*** Opening Source material ***

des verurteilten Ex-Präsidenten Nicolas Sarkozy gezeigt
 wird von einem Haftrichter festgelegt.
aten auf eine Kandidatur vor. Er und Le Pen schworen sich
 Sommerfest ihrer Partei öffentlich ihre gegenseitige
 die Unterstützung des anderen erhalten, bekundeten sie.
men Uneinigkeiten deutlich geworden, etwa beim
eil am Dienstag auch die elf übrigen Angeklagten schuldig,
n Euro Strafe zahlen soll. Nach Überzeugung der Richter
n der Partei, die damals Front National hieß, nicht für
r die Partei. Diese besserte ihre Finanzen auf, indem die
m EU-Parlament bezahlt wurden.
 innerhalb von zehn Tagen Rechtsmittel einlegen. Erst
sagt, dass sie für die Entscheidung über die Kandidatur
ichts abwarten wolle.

*** Closing Source material ***
*** Opening Source material ***

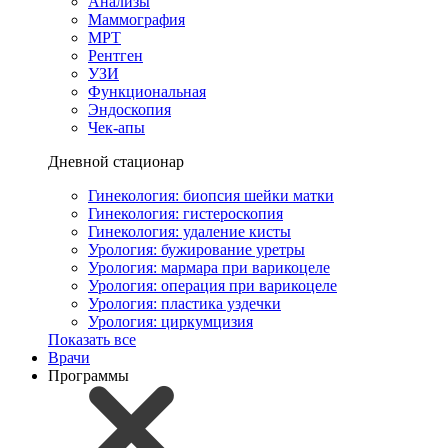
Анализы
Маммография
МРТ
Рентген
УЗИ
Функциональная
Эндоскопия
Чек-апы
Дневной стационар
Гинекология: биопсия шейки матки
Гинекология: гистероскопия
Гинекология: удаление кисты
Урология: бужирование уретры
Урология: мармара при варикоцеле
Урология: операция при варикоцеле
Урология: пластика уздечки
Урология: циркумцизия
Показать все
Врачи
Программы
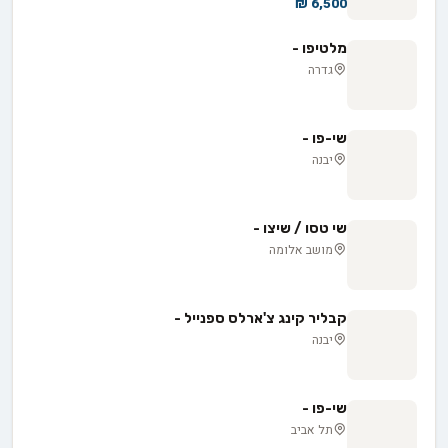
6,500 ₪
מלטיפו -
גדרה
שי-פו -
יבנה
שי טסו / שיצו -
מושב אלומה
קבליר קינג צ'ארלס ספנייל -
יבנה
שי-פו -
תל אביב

*** Closing Source material ***
*** Opening Source material ***

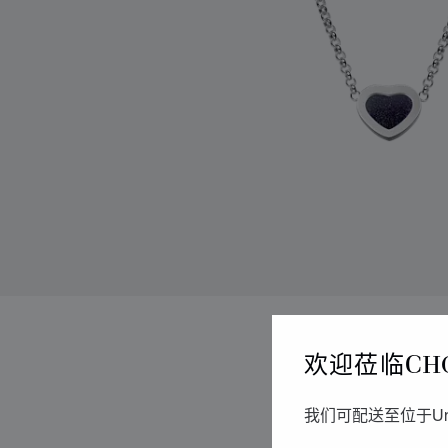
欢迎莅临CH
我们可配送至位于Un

*** Closing Source material ***

→ What you will do
Copy down every line of the entries containing the word "Урология".

→ Exercise answer
Урология: бужирование уретры
Урология: мармара при варикоцеле
Урология: операция при варикоцеле
Урология: пластика уздечки
Урология: циркумцизия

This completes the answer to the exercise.